Del Beccaro: We Are About to Have a Four-Year Lesson in Anti-Economics

*First published in the Epoch Times

The Biden Presidency is set to begin. After a Trump Presidency that understood and worked with the laws of economics, we are about to endure yet another Democrat presidency that seeks to defy the laws of economics—and with that, Americans will suffer.

As we consider the years in front of us and the policies of the incoming Biden Administration, we should be alarmed at how few people actually believe in economics. I write that because it is plain for everyone to see how many support policies that defy the laws of economics and yet expect good economic outcomes.

At its core, economics is nothing more than the study of human behavior measured over all of time. Across millennia, humans have consistently responded to situations, stimuli, incentives, and the loss of those incentives. The more prominent of those consistent responses are often termed the laws of economics.

Most have heard of the phrase supply and demand.

Over time, the price we pay for items is determined in significant part by the total supply of any given commodity or service matched against the demand for those items. We know that if the demand rises for any given goods or services the prices tend to rise. As demand eases, so too do prices. A lack of supply, all other things being equal, will tend to push prices higher whereas a bountiful supply will tend to push them lower.

The reason for that dynamic is contained in a more basic law of economics that is called the law of demand. Investopedia will tell you that “The law of demand states that quantity purchased varies inversely with price.”

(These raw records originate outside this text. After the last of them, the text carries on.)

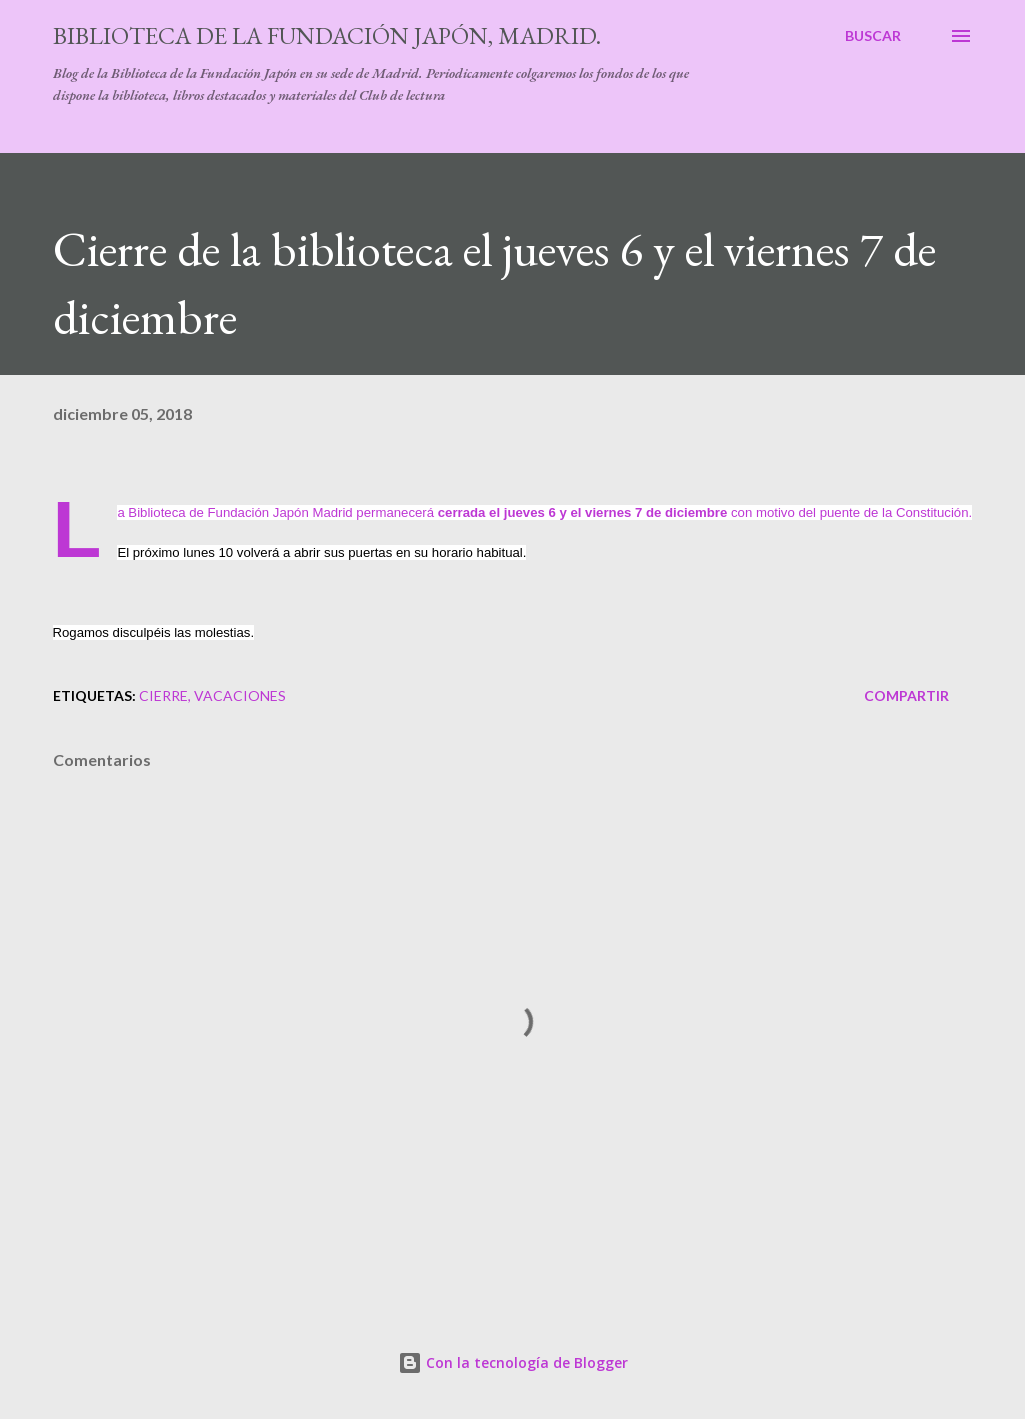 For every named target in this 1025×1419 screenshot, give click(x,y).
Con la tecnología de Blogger (513, 1362)
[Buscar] (873, 36)
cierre (163, 695)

In other words, the more something costs, the less of it you tend to get. Ford outsells Rolls Royces largely due to Ford’s lower price. More $30,000 cars are sold than $300,000 cars. The same holds true for blue jeans and houses.

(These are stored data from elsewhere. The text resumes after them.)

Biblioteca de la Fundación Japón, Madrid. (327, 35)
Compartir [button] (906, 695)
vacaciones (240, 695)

Incredibly, most of our politicians fail to understand that the law of demand applies to the whole of the economy, including jobs, income, and economic growth as a whole. That core economic principle applies to the whole economy, not just jeans and cars.

So, when income tax rates are raised, that is, the cost on income is raised, by economic law, that is a disincentive that exerts a downward pressure on the amount of income people make and/or report. When wages are “raised” by government mandate, that is, the minimum wage, that results in a downward pressure on hiring because jobs now cost more.

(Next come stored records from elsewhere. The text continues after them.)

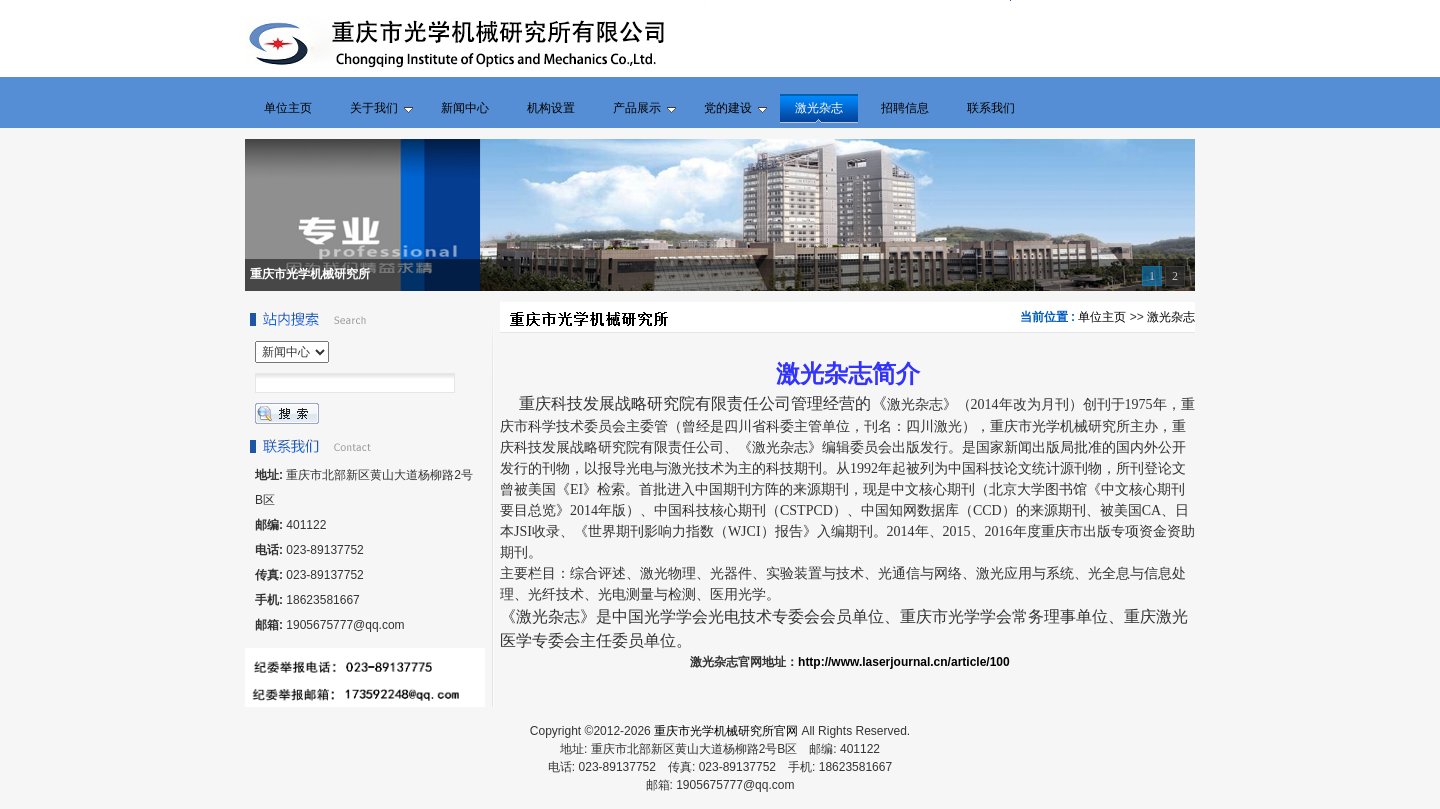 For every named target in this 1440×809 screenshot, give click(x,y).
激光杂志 (1171, 317)
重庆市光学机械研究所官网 (726, 731)
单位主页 (1102, 317)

In our short history, we have now had five major tax reforms, the 1920s, ’60s, ’80s, 2000s, and in late 2017. Each time, our economy had weak growth or less when the tax reform was proposed. Each time, with incentives to make income increased, the economy expanded, jobs increased, incomes rose, and tax revenues as well. No better example of that exists than when our tax rates were cut in the 1920s from a top rate of 77 percent to 25 percent and growth exploded, that is, the Roaring ’20s, as money previously parked in tax-free instruments was put to work in the economy after incentives were restored.

By the same token, as Thomas Sowell has labored to teach us for decades, government minimum wage increases—consistent with the law of demand—result in job losses.

In 2017, the Trump Administration championed major tax reform. The never-growthers that don’t believe in economics told us that America was forever stuck in a land of weak economic growth that can’t exceed 3 percent ever again. However, the Trump tax reform restored incentives, money flowed back into the economy, and, as I predicted in December of 2017, in the second quarter of 2018, growth exceeded 4 percent. Overall, growth after the tax cuts exceeded the expectations of the never-growthers.

Many of those never-growthers were in the Obama Administration. They engaged in a war on energy by increasing the costs on coal and other items. They imposed regulations throughout the economy including those that were part of Obamacare. Overall, the tax and regulatory burden on the economy rose (on top of decades of an increasing burden on the economy of taxes and regulations).

No one should have been surprised that the economy performed so poorly under Obama. The average growth rate under Obama for his presidency was around 2 percent. That was not because he was handed a bad economy, but because, on top of that bad economy, he raised the tax and regulatory burden on the economy.

The laws of economics doomed his program, as I predicted in July of 2008, when I said that for so long as he is president, we shall have a relatively weak economy. Why? The laws of economics.

As the Biden Presidency begins, we know he is going to pursue the same higher tax and much higher regulatory policies of the Obama years. He is demanding a higher minimum wage and some form of a Green New deal, that is, policies that will increase the costs of energy not to mention income tax increases.

The net result will be to increase the costs on the economy already suffering from COVID losses, and a world economy beleaguered by a huge increase in poverty. The result of the Biden policies will be weaker economic growth than what could have been. Overall, it will be yet another lesson in the laws of economics brought to us by those who don’t believe in economics.